Background info-- slightly over a year ago, I stayed in an extremely cheap hotel in Mumbai for approximately a week and a half total. For much of that period, they were scraping the white paint off of all of the walls in order to put a new coat on. The whole place reeked intensely of a paint smell, and weeks later when I came back to the United States some of my clothes still smelled like paint (!). Since this was an extremely cheap hotel, the walls on the rooms did not go all the way up to the ceiling-- they came about two feet short and had an open lattice the rest of the way up (two of my room’s four walls faced the hall and thus were open at the top). Consequently, my room smelled very painty too and I slept with a bandana over my face some nights just to block out the smell/vapors. There was a ton of dust out in the halls where they were scraping, but I don’t remember if there was much in my room.
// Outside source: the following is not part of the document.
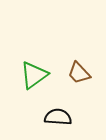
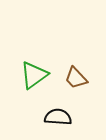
brown trapezoid: moved 3 px left, 5 px down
I know this is a bit after the fact, but should I be worried about lead paint? I recently read that 50% of paint in India and China still has extremely high lead levels. I know it was a non-continual exposure, but it was a pretty high-volume one if the paint was indeed bad. Would there even be anything to do about it if I had been exposed, by now?
I know this whole post sounds kind of neurotic, but the more I think about this incident the more it worries me. I guess I should have looked into this about a year ago.
My instincts say that as long as you are not a small child, lead poisoning is not that big a deal. (Lead poisoning causes brain damage in small children). However, my instincts are not worth trusting your health to–if you are worried, talk to a medical professional who is better positioned to reassure you.
I wouldn’t, partly because adults aren’t very susceptible to lead poisoning and partly because there’s nothing you can do about it if your lead levels are high. There’s no Lead-Be-Gone they can give you. So it’s just one more pointless thing to worry about- forget it and move on.
If you want to do it just to put your mind at rest there’s pretty much nothing to the test.
They draw a small blood sample and have the test results before you leave the office.
(Had to have it done on my son when one of his toys was recalled and he had already gnawed the paint off of it.)
Interesting, I thought children are more at risk because they go around eating paint chips, not because they’re simply children. Adults can’t get brain damage due to lead poisoning?